POR:Padre Fábio de Melo - Padre Fábio de Melo é professor no curso de teologia, cantor, compositor, escritor e apresentador do programa "Direção espiritual" na TV Canção Nova.
Evangelho - Jo 16,20-23a Pois eu afirmo a vocês que isto é verdade: vocês vão chorar e ficar tristes, mas as pessoas do mundo ficarão alegres. Vocês ficarão tristes, mas essa tristeza virará alegria. Quando uma mulher está para dar à luz, ela fica triste porque chegou a sua hora de sofrer. Mas, depois que a criança nasce, a mulher fica tão alegre, que nem lembra mais do seu sofrimento. Assim acontece também com vocês: agora estão tristes, mas eu os verei novamente. Aí vocês ficarão cheios de alegria, e ninguém poderá tirar essa alegria de vocês. - Quando chegar aquele dia, vocês não me pedirão nada.
LEITURA ORANTE Preparo-me para a Leitura Orante, renovando minha fé: Creio, meu Deus, que estou diante de Ti. Que me vês e escutas as minhas orações. Tu és tão grande e tão santo: eu te adoro. Tu me deste tudo: eu te agradeço. Foste tão ofendido por mim: eu te peço perdão de todo o coração. Tu és tão misericordioso: eu te peço todas as graças que sabes serem necessárias para mim.
1. Leitura (Verdade): O que diz o texto do dia? Leio atentamente o texto: Jo 16,20-23a, e observo as palavras carregadas de amor de Jesus. Ele usa uma imagem cheia de ternura, de sofrimento e alegria que é a de um parto. Diz que assim vai acontecer conosco. A partida de Jesus com sua morte vai entristecer aos apóstolos, mas a certeza da Ressurreição vai provocar uma imensa alegria.
2. Meditação (Caminho): O que o texto diz para mim, hoje? Nem sempre compreendo o sofrimento, a dor, os momentos difíceis. Mas, a minha fé me garante que depois de uma tempestade sempre vem o sol, a calmaria.
3.Oração (Vida): O que o texto me leva a dizer a Deus? Renovo a minha fé, com uma bonita canção do Padre Zezinho: Um Deus apaixonado, mandou o seu recado, por meio do seu filho, e o filho foi Jesus. Mandou dizer que é pai e ama tanto e tanto a cada um, que até o fio de cabelo que nos cai, porque ele é Pai, seu coração percebe.
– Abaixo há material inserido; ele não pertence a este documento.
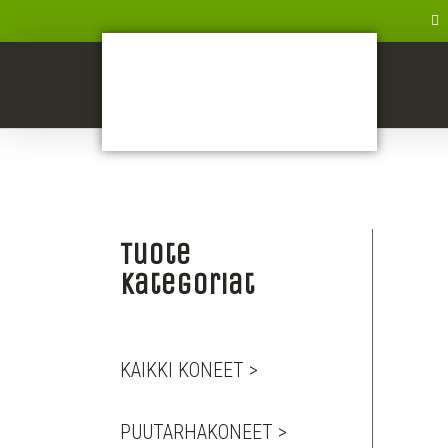
Tuote
kategoriat
KAIKKI KONEET >
PUUTARHAKONEET >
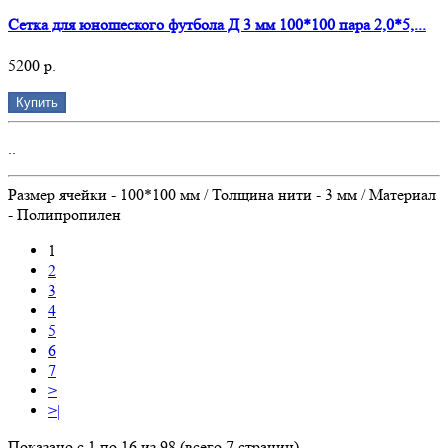
Сетка для юношеского футбола Д 3 мм 100*100 пара 2,0*5,...
5200 р.
Купить
..
Размер ячейки - 100*100 мм / Толщина нити - 3 мм / Материал
- Полипропилен
1
2
3
4
5
6
7
>
>|
Показано с 1 по 16 из 98 (всего 7 страниц)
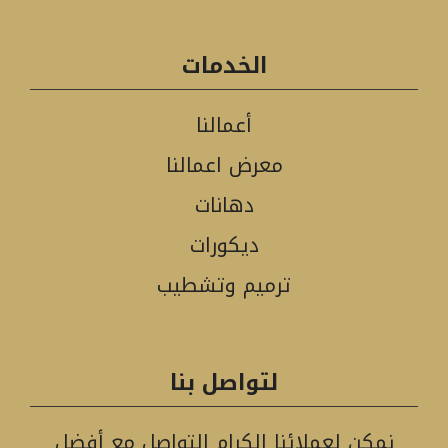
الخدمات
أعمالنا
معرض اعمالنا
دهانات
ديكورات
ترميم وتشطيب
لتواصل بنا
نمكن لعملائنا الكرام التواصل مع أفضل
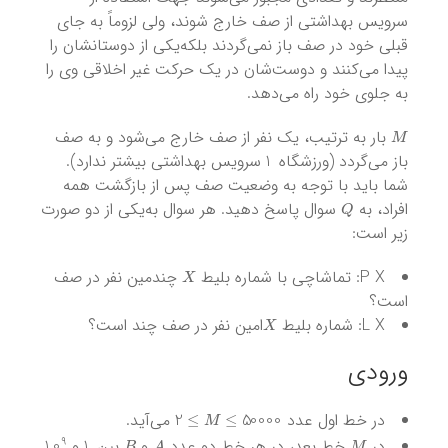
سرویس بهداشتی از صف خارج شوند، ولی لزوماً به جای
قبلی خود در صف باز نمی‌گردند بلکه‌یکی از دوستانشان را
پیدا می‌کنند و دوست‌شان در یک حرکت غیر اخلاقی وی را
به جلوی خود راه می‌دهد.
M
بار به ترتیب، یک نفر از صف خارج می‌شود و به صف
1
باز می‌گردد (ورزشگاه
سرویس بهداشتی بیشتر ندارد).
شما باید با توجه به وضعیت صف پس از بازگشت همه
Q
افراد، به
سوال پاسخ دهید. هر سوال به‌یکی از دو صورت
زیر است:
X
P X: تماشاچی با شماره بلیط
چندمین نفر در صف
است؟
X
L X: شماره بلیط
امین نفر در صف چند است؟
ورودی
M
≤
50000
≤
2
در خط اول عدد
می‌آید.
10
9
1
B
A
M
در
خط بعد، در هر خط دو عدد
و
بین
و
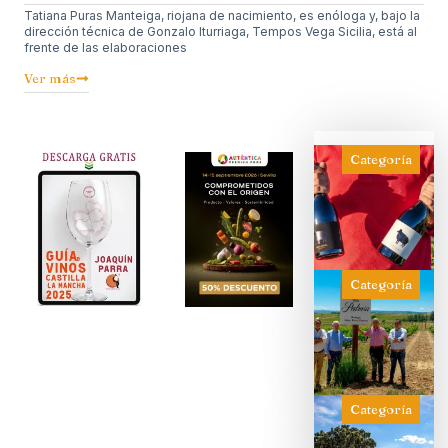
Tatiana Puras Manteiga, riojana de nacimiento, es enóloga y, bajo la
dirección técnica de Gonzalo Iturriaga, Tempos Vega Sicilia, está al
frente de las elaboraciones
Ver más
Categoría
Categoría
Categoría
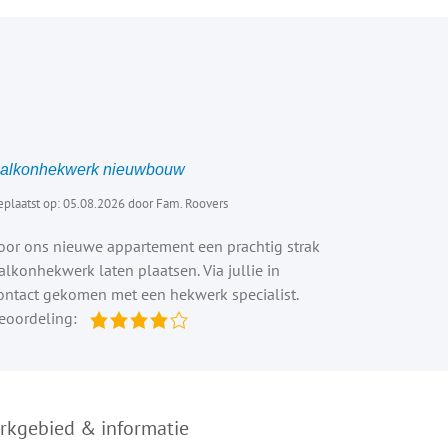
alkonhekwerk nieuwbouw
eplaatst op: 05.08.2026 door Fam. Roovers
oor ons nieuwe appartement een prachtig strak
alkonhekwerk laten plaatsen. Via jullie in
ontact gekomen met een hekwerk specialist.
eoordeling:
rkgebied & informatie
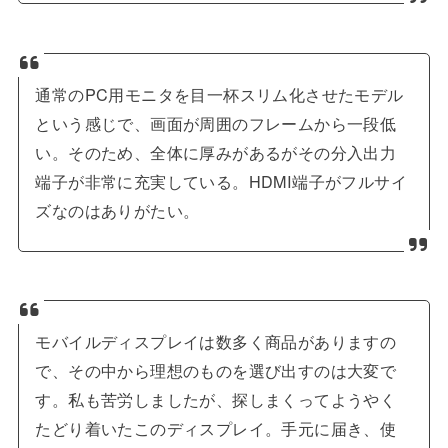
通常のPC用モニタを目一杯スリム化させたモデル
という感じで、画面が周囲のフレームから一段低
い。そのため、全体に厚みがあるがその分入出力
端子が非常に充実している。HDMI端子がフルサイ
ズなのはありがたい。
モバイルディスプレイは数多く商品がありますの
で、その中から理想のものを選び出すのは大変で
す。私も苦労しましたが、探しまくってようやく
たどり着いたこのディスプレイ。手元に届き、使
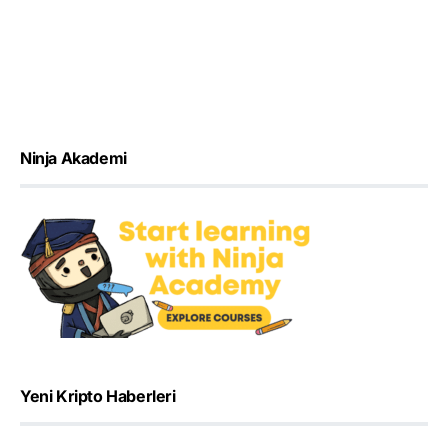
Ninja Akademi
Yeni Kripto Haberleri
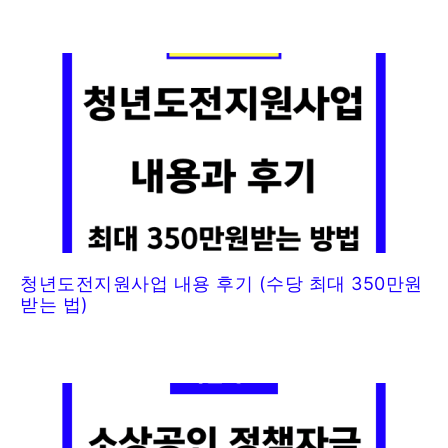
청년도전지원사업 내용 후기 (수당 최대 350만원
받는 법)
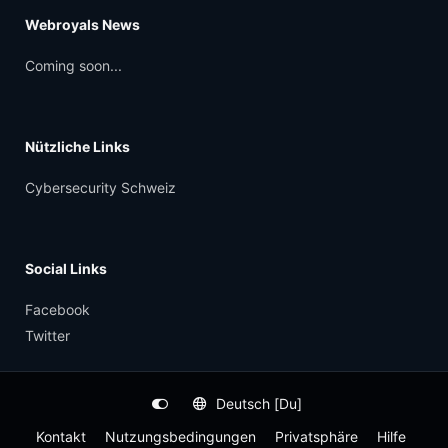
Webroyals News
Coming soon...
Nützliche Links
Cybersecurity Schweiz
Social Links
Facebook
Twitter
Deutsch [Du]
Kontakt
Nutzungsbedingungen
Privatsphäre
Hilfe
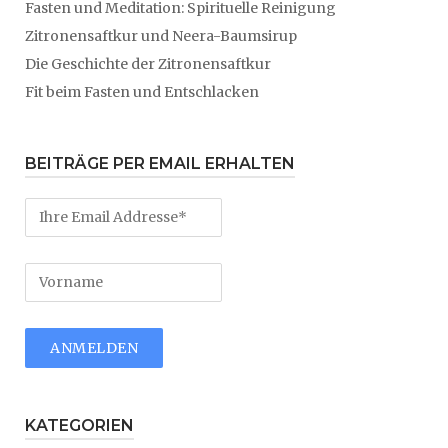
Fasten und Meditation: Spirituelle Reinigung
Zitronensaftkur und Neera-Baumsirup
Die Geschichte der Zitronensaftkur
Fit beim Fasten und Entschlacken
BEITRÄGE PER EMAIL ERHALTEN
KATEGORIEN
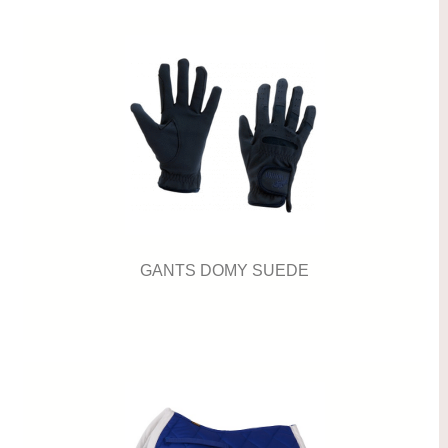
GANTS DOMY SUEDE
Um filho apaixonado morreu crucificado. Paixão mais dolorida, o mundo nunca viu! Mas antes de morrer, amando seus amigos um por um, se ajoelhou, lavou os pés de cada qual, fez muito mais: se fez nosso alimento! Ao longo do caminho, existe um pão e um vinho, que enchem de sentido, a vida de quem vai. Por isso ao receber Jesus o filho santo de Javé. A minha fé me diz que posso ser feliz, e ele diz que vai ficar comigo.
4.Contemplação (Vida e Missão): Qual meu novo olhar a partir da Palavra? Como discípulos e missionários, somos chamados a intensificar nossa resposta de fé e a anunciar que Cristo redimiu todos os pecados e males da humanidade" (CA, 134). Assim passarei o dia de hoje.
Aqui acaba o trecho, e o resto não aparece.